Un petit bouton de nacre, dans la nouvelle au titre éponyme, immerge le lectorat dans l’insoutenable cruauté du nazisme et l’inimaginable drame de la Shoah. Trouvée en creusant le jardin par un descendant de la famille, longtemps après la guerre, subsiste cette minuscule relique de nacre pleurée par Esther, une jolie fillette de douze ans, emportée en fumée par de brutaux soldats.

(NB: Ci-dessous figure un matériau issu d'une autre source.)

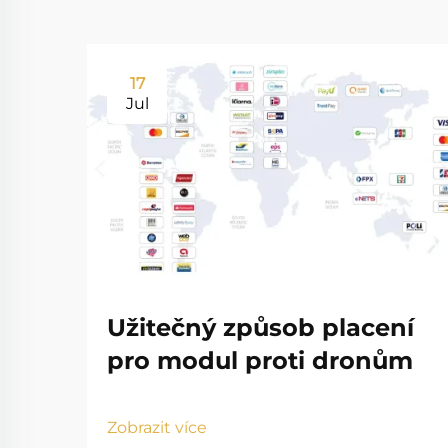
17
Jul
Užitečný způsob placení
pro modul proti dronům
Zobrazit více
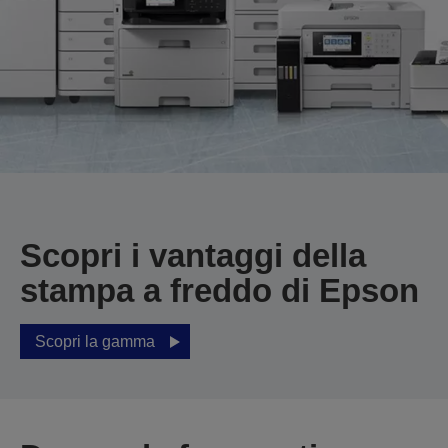
Scopri i vantaggi della
stampa a freddo di Epson
Scopri la gamma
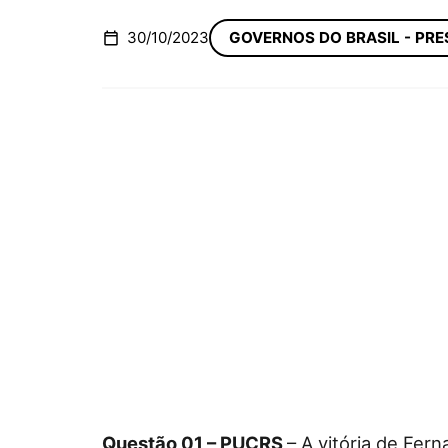
30/10/2023
GOVERNOS DO BRASIL - PRE
Questão 01 – PUCRS
– A vitória de Fer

L’amour de la lecture, des mots, de leur sens, de leur sonorité (« C’était un peu toujours les mêmes choses qui revenaient au travers des mêmes mots car Ouria en avait eu pour dire tout son chagrin d’être là. Alors, elle peuplait de « l » et de « r » comme des sanglots ses phrases courtes et hachées, toutes au présent qui ondulaient et roucoulaient pour moi », de leur rythme ( « Le garnement ») emporte de nombreux enfants des nouvelles dans des échappées oniriques. De la magie des mots naît tout un monde coloré stimulant l’imagination : « tandis que pépé lisait de sa voix si particulière, moi, sur ma chaise en face de lui, loin des images qui m’étaient désormais inaccessibles, j’ai tout vu. Le vieux moulin avec sa roue à aube gigantesque… Sylvette sur sa chaise, misérable, avec son fichu impeccable et ses sabots jaune vif (…) J’ai su alors que mon pépé était magicien ». En effet, les mots ne se contentent pas de transmettre un message, ils dévoilent le réel et toute sa beauté. Ils embarquent le lecteur vers un ailleurs chimérique loin des sentiers battus du quotidien.
Neuf nouvelles émouvantes et belles dotées d’une écriture sobre et poétique sertie d’humour racontent aux lecteurs du XXIe siècle la France profonde d’il y a une cinquantaine d’années avec réalisme. Le style indirect libre, des expressions enfantines comme la comparaison « belle comme une tartine de Nutella » plonge le lecteur dans les mentalités, les joies, les peines de petites gens dont seuls les plus anciens se souviennent. Outre leur intérêt littéraire, ces nouvelles constituent un témoignage sur les modes de vie et de penser d’un quotidien lointain, petite histoire, à l’écart de la grande, dont ne témoignent pas assez les historiens. L’existence des gens dits simples recèle de grandes richesses et procure parfois davantage d’émotions que celle d’éminents héros.
Un article fait de passion et de délicatesse qui me va droit au cœur ! Mes mots ont été compris par Mme Forest comme s’ils avaient été les siens. Merci à elle pour son professionnalisme, son talent de critique et son amour des textes!